Après la mise en cause de policiers normands pour des faits de racisme, voilà une nouvelle affaire similaire dans la Police Nationale. Dix policiers de la BAC de nuit de Nancy répondront devant la justice, vendredi 10 septembre, de faits de harcèlement moral et d’injures non publiques à caractère raciste, épilogue de plusieurs années de graves dérives au sein d’un service sous emprise.

Dans un rapport accablant qu’a pu consulter le journal Le Monde auprès de l’IGPN, une commandante présente dans le détail les faits de xénophobie, harcèlements et le comportement de meute de cette brigade.

On y apprend par exemple comment un de leur collègue d’origine maghrébine, Saïd B., a joué le rôle de souffre-douleur à l’intérieur de la brigade. « Je ne veux pas être dans le groupe du bougnoule », assure-t-il avoir entendu dans les couloirs du commissariat peu après son arrivée dans le service. Des vexations encore plus directes ne vont pas tarder à s’enchaîner. Sur la porte de son casier, ce mot, scotché : « On a vu mieux comme casting », puis cet autre : « C’est bientôt fini. ». Une casquette identique à celles que portent les dealers de cité est déposée en évidence près de son poste de travail, on refuse aussi de lui serrer la main, de lui adresser seulement la parole. Sur le groupe de messagerie privée dont il est évidemment exclu, il est le « bico », le « bougnoule », la cible d’injures et de récurrentes accusations d’incompétence.

Par ailleurs, chacun des policiers portait un tatouage en forme de tête de loup ainsi que des vêtements de la marque Thor Steinar, une marque très prisée des milieux néonazis. Pour l’instant, des blâmes et des exclusions temporaires ont été prononcés à l’encontre de certains des policiers mis en cause, avant un conseil de discipline prévu fin septembre. Une éventuelle révocation reste de la compétence exclusive du ministre de l’Intérieur.
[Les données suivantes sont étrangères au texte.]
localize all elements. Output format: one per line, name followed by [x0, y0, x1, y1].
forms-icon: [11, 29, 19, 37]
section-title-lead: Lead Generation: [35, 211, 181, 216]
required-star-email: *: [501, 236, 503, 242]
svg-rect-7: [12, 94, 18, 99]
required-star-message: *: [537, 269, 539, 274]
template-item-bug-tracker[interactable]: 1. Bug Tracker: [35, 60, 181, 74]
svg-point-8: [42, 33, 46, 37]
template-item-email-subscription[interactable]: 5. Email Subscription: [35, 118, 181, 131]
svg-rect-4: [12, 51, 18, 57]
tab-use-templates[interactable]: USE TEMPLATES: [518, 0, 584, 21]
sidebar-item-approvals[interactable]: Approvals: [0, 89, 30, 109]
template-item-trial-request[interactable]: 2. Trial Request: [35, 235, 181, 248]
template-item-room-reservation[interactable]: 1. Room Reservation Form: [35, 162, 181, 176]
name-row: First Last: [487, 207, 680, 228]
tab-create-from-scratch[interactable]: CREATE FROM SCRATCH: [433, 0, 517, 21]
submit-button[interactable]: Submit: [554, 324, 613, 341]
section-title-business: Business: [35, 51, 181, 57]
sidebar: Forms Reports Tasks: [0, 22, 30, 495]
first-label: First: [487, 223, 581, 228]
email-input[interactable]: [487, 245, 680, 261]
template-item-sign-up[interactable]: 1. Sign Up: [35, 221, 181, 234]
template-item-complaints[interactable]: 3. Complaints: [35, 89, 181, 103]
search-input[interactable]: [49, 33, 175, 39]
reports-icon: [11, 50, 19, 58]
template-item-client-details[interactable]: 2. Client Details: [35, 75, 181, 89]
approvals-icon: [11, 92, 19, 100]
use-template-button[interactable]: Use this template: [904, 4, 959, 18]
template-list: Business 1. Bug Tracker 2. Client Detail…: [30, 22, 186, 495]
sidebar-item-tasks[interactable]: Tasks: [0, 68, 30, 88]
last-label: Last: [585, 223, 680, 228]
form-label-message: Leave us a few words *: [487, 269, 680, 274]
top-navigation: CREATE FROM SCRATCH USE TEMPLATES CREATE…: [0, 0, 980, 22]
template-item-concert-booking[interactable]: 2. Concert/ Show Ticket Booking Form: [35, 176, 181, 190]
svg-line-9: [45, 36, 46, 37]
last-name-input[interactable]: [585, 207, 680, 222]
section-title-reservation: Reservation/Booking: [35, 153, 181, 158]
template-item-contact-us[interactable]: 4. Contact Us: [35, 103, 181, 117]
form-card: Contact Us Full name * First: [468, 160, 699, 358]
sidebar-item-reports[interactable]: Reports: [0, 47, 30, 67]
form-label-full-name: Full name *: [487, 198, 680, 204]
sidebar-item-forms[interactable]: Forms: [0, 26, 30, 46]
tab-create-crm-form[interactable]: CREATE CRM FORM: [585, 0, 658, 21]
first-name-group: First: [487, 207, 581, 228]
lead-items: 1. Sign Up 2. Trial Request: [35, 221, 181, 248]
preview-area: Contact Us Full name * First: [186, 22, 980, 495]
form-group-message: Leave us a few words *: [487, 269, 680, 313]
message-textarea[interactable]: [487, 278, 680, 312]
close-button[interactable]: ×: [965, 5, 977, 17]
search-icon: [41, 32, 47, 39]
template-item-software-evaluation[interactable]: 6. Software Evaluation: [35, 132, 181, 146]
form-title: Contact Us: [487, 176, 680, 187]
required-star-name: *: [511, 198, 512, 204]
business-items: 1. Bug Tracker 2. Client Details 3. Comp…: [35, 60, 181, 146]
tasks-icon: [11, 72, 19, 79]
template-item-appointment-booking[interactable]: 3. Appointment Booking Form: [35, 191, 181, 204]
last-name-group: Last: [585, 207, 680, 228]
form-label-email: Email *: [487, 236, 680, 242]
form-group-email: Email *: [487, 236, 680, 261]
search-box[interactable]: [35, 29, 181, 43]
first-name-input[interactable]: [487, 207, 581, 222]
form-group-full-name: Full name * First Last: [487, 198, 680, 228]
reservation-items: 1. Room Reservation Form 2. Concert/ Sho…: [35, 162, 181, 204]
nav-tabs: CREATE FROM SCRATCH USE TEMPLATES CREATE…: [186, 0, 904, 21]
Malgré les témoignages accablants de plusieurs des policiers passés par la brigade depuis 2016, les fonctionnaires mis en causes nient farouchement les accusations. Les propos haineux et décomplexés, corroborés par plusieurs témoins, ainsi que l’impunité dont jouissait les policiers rappellent une fois de plus le racisme de l’institution policière qui, loin d’être un élément contingent, en constitue un aspect fondamental. Un racisme qui se révèle aujourd’hui à la faveur de faits impliquant d’autres policiers, mais qui s’exerce au quotidien dans les quartiers populaires et contre les personnes racisées.